Chapelle Ste Anne-Arles

Quelques poudres d’or se déposent, par bribes d’un monde oublié.

Des toiles, en suspens, s’écorchent alors, sous la poussée d’éléments nourriciers, aux sources mêmes du sol. Tandis que par vagues, leurs structures révèlent, inlassablement, l’émergence d’une écorce sacrée, entaillée ça et là d’écritures, douloureusement évanouies.

Un bleu nuit s’installe, serein, qui ne dure pas, dans la révélation du mystère d’héritages enfouis, rituellement sacrifiés.
Puis soudain, la fulgurance de la lumière inaugure tout chemin possible, sur les traces de Sainte Anne, offerte en ce lieu, à sa nudité minérale, bienfaitrice.

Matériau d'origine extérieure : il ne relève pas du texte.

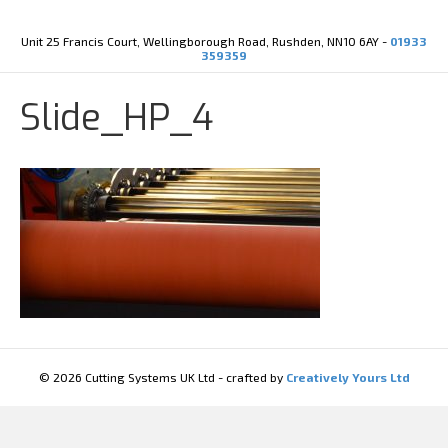
Y
X
o
-
u
t
Unit 25 Francis Court, Wellingborough Road, Rushden, NN10 6AY -
01933
t
w
359359
u
i
b
t
e
t
Slide_HP_4
e
r
© 2026 Cutting Systems UK Ltd - crafted by
Creatively Yours Ltd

L’énigme d’un souffle s’infiltre, comme la caresse consentie à l’envol virginal. La traversée d’un rideau gigantesquement centré s’impose, en loi éphémère.

S’élancer, libre, d’une terre sombre, matricielle, qu’aucun pied impudique n’aura su fouler. Pour l’instant.
Y grouillent les traces d’une humanité, qui refuserait définitivement, jusqu’à l’essence intolérable de la souillure première.

La douleur ne fuit, après tout, que son origine.